◆ What you are asked to do
Say how many of the lines below include the word "element". Only the number should be given.

----------

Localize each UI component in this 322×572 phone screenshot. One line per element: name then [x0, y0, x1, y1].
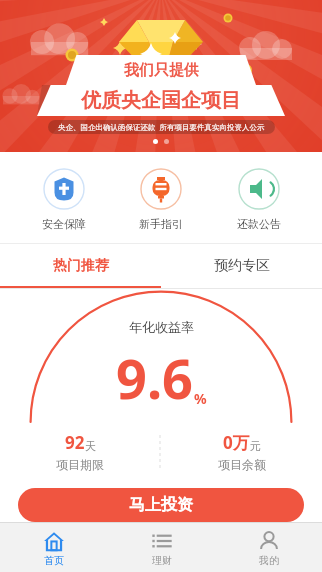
staticText: 新手指引 [139, 217, 183, 231]
staticText: 热门推荐 [53, 257, 109, 275]
staticText: 首页 [44, 554, 64, 567]
button[interactable]: 热门推荐 [0, 244, 161, 288]
button[interactable]: 预约专区 [161, 244, 322, 288]
staticText: 央企、国企出确认函保证还款 所有项目要件真实向投资人公示 [58, 122, 265, 132]
button[interactable]: 安全保障 [30, 166, 98, 233]
staticText: 元 [250, 439, 261, 453]
staticText: 预约专区 [214, 257, 270, 275]
button[interactable]: 还款公告 [225, 166, 293, 233]
staticText: 还款公告 [237, 217, 281, 231]
staticText: 理财 [152, 554, 172, 567]
staticText: 天 [85, 439, 96, 453]
staticText: 0万 [223, 431, 250, 454]
staticText: 安全保障 [42, 217, 86, 231]
staticText: 我的 [259, 554, 279, 567]
staticText: 我们只提供 [124, 61, 199, 80]
button[interactable]: 首页 [0, 523, 108, 572]
staticText: 马上投资 [129, 495, 193, 515]
staticText: 92 [65, 431, 85, 454]
staticText: 年化收益率 [129, 319, 194, 335]
staticText: 项目余额 [218, 457, 266, 472]
button[interactable]: 马上投资 [18, 488, 304, 522]
staticText: 项目期限 [56, 457, 104, 472]
staticText: 9.6 [116, 341, 193, 415]
button[interactable]: 新手指引 [127, 166, 195, 233]
staticText: 优质央企国企项目 [81, 88, 241, 113]
staticText: % [194, 389, 207, 408]
button[interactable]: 我的 [215, 523, 322, 572]
button[interactable]: 理财 [108, 523, 215, 572]
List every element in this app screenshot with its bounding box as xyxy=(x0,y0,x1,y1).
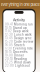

----------

◆ Result below
2